Every record should be written out exactly, with the pictures left out.
*** DATA SHOWN ***
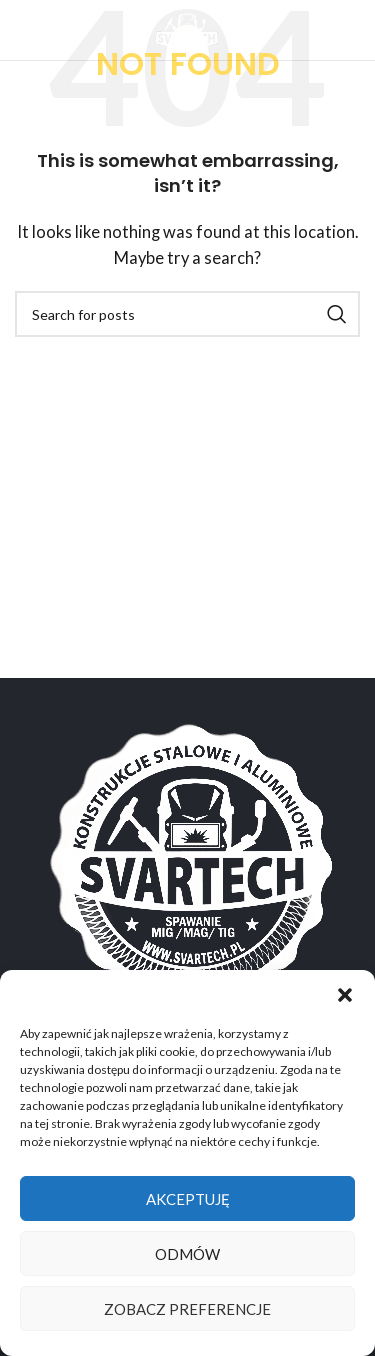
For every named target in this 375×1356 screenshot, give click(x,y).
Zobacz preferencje (187, 1309)
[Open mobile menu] (48, 30)
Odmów (187, 1254)
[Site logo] (187, 28)
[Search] (187, 314)
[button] (345, 995)
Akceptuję (188, 1199)
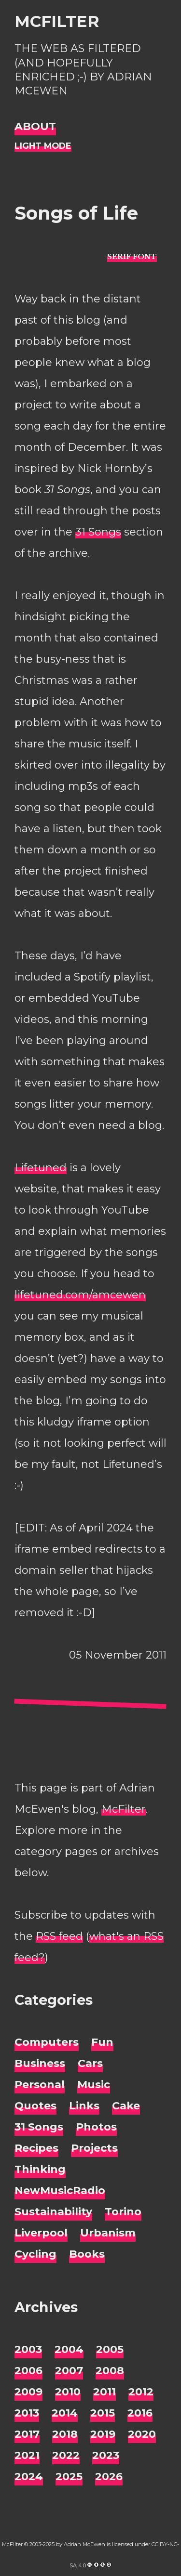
*** End of DATA SHOWN ***
▶ **WRITTEN ANSWER**:
For every named target in this 375×1356 screenshot, give click(x,y).
Zobacz preferencje (187, 1309)
[Open mobile menu] (48, 30)
Odmów (187, 1254)
[Site logo] (187, 28)
[Search] (187, 314)
[button] (345, 995)
Akceptuję (188, 1199)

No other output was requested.